FORGETTING THE COMPLEXITY AND UNITY OF LIFE

When we turn to the misconceptions which come from ignoring the psychical conditions, which are common to the whole of life, we can perhaps deal with them most promptly and comprehensively by noting the bearing of what I have called the four great inferences from modern psychology: the complexity of life, the unity of the mind, the central importance of will and action, and the concrete-ness of the real.[3]

And, first, the spiritual life must suffer from any ignoring of the complexity of life. It is perhaps not too much to say that the growing conviction of this complexity of life has changed our feeling throughout concerning both religion and theology. Their problems do not seem to us so simple as before, and we are inclined, therefore, to be less dogmatic, and at the same time more true to facts. In theology, as well as in psychology, there is taking place what Professor James has called "the reinstatement of the vague and inarticulate to its proper place in our mental life." This makes for truth at the same time that it disturbs dogmatists; and it contains, as well, the key to many of our difficulties which really come from forgetting this intricate complexity of life.

The conviction of the complexity of life brings home, too, to the religious consciousness a fresh sense of the impossibility of the spirit of exclusiveness in the spiritual life. It sees with increasing clearness that there can be no separation of the sacred and secular; that all of life is bound up together. Too often, in their inquiry after the spiritual life, men seem to have been hunting for it as an isolated something, just as the psychologists, as Höffding says, have looked for the Ego "as something absolutely simple, which consequently might be given in a certain definite state, in a certain definite sensation or idea." "Hume," he says, "cannot see the trees for the wood." The spiritual life could be presented to us as nothing real in that sense. For that which is an abstract, single, and isolated thing, that which is fundamentally out of relation to all else, becomes thereby a cipher, non-existent and without meaning. What reality could it have?

We shall therefore look for religion not as something apart from life, but in the very midst of it, knit up with the cell and with sex, with all human relations and employments and tendencies and strivings,—inextricably involved in all. And we shall look for its glory not in a majestic isolation, but rather in its ability to permeate and dominate all life. Does not a religion that claims to possess a water-tight compartment of its own thereby proclaim its own impotence and falsity? Is the claim itself not of the very essence of hypocrisy?

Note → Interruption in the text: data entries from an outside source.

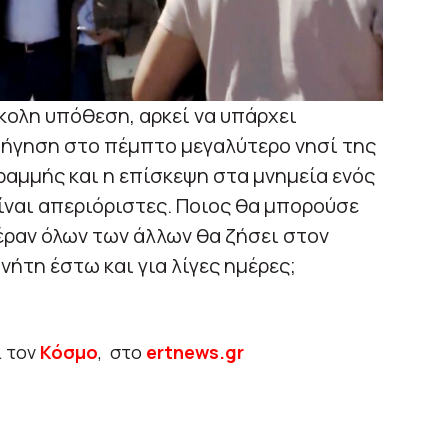
κολη υπόθεση, αρκεί να υπάρχει
ιήγηση στο πέμπτο μεγαλύτερο νησί της
ραμμής και η επίσκεψη στα μνημεία ενός
ίναι απεριόριστες. Ποιος θα μπορούσε
έραν όλων των άλλων θα ζήσει στον
ήτη έστω και για λίγες ημέρες;
ι τον
Κόσμο
, στο
ertnews.gr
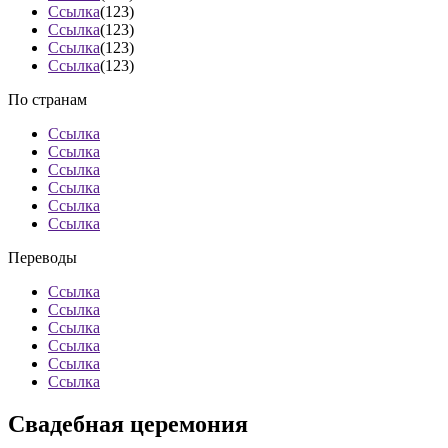
Ссылка
(123)
Ссылка
(123)
Ссылка
(123)
Ссылка
(123)
По странам
Ссылка
Ссылка
Ссылка
Ссылка
Ссылка
Ссылка
Переводы
Ссылка
Ссылка
Ссылка
Ссылка
Ссылка
Ссылка
Свадебная церемония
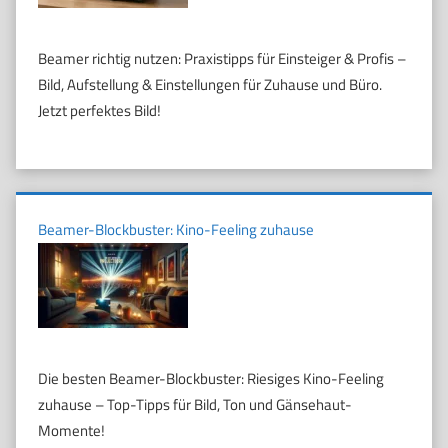
Beamer richtig nutzen: Praxistipps für Einsteiger & Profis –
Bild, Aufstellung & Einstellungen für Zuhause und Büro.
Jetzt perfektes Bild!
Beamer-Blockbuster: Kino-Feeling zuhause
Die besten Beamer-Blockbuster: Riesiges Kino-Feeling
zuhause – Top-Tipps für Bild, Ton und Gänsehaut-
Momente!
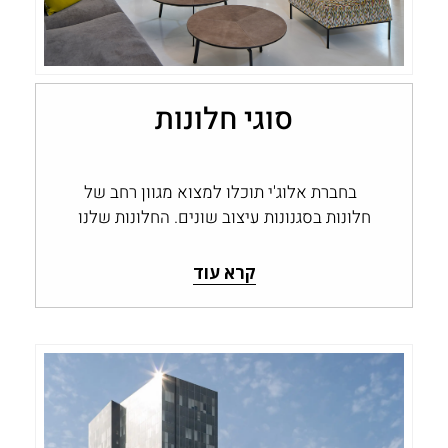
סוגי חלונות
בחברת אלוג'י תוכלו למצוא מגוון רחב של
חלונות בסגנונות עיצוב שונים. החלונות שלנו
מתאימים לכל חדרי הבית, יש פתרון...
קרא עוד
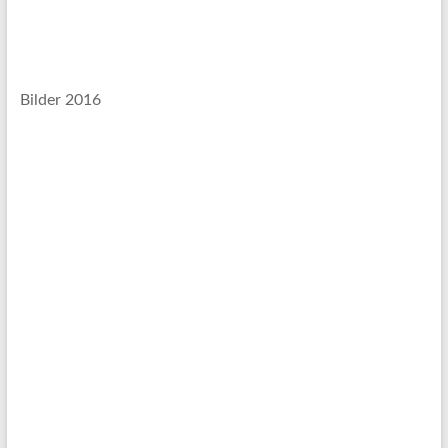
Bilder 2016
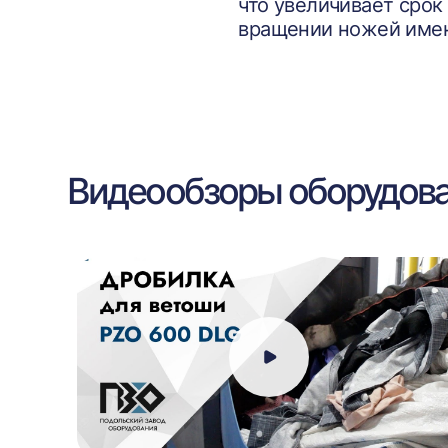
что увеличивает срок
вращении ножей именн
Видеообзоры оборудов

From this point of view, there might be real truth in what has seemed to us often the purely pagan exaltation of life-processes, and in the modern psychological explanations (like those of Professor Leuba for example) of many mystical experiences, that do not at the same time deny all value to these experiences. As Professor Davenport puts it, "the human love-passion and the spiritual love-passion appear to modern psychology to be delicately interwoven, particularly in the case of young people between fourteen and twenty-five." Perhaps we have no stronger illustration than just this of the modern recognition of the complexity of life in its bearing on religion.

If this psychological point of view is correct, it will at once be seen that it is an essential misconception of the facts to doubt the reality of the spiritual life because we do not find it as an isolated bit. We could not wish so to find it, if we desired it to be an important factor in life at all. A current illustration may be found in this comment of the Independent upon a striking utterance of the distinguished missionary, Dr. Timothy Richard: "The point of Dr. Richard's argument is this: That if endeavors after conversion are meant merely to cover the strivings to renew men's hearts devotionally without striving to improve men materially, intellectually and nationally, it would seem that only a small part of the kingdom of God makes headway. It is a fact that 'conversion in regard to material, intellectual, social, national and international, as well as devotional aspects, is a conversion towards the establishment of the kingdom of God on earth.'"

In the same way, the spiritual life is certain to suffer from ignoring the unity of the mind. For this unity will mean, even more clearly than did the complexity of life, that it will be impossible for us to separate religious experience from the rest of our living. It will mean, further, that there will be plain intellectual, emotional, and volitional conditions[4] of the spiritual life that must be recognized and fulfilled. And just so far as these conditions are not fulfilled, the spiritual life is bound to suffer. And where this is the case, one need not look further for the solution of his religious difficulties.


[3] Treated at length in my Rational Living.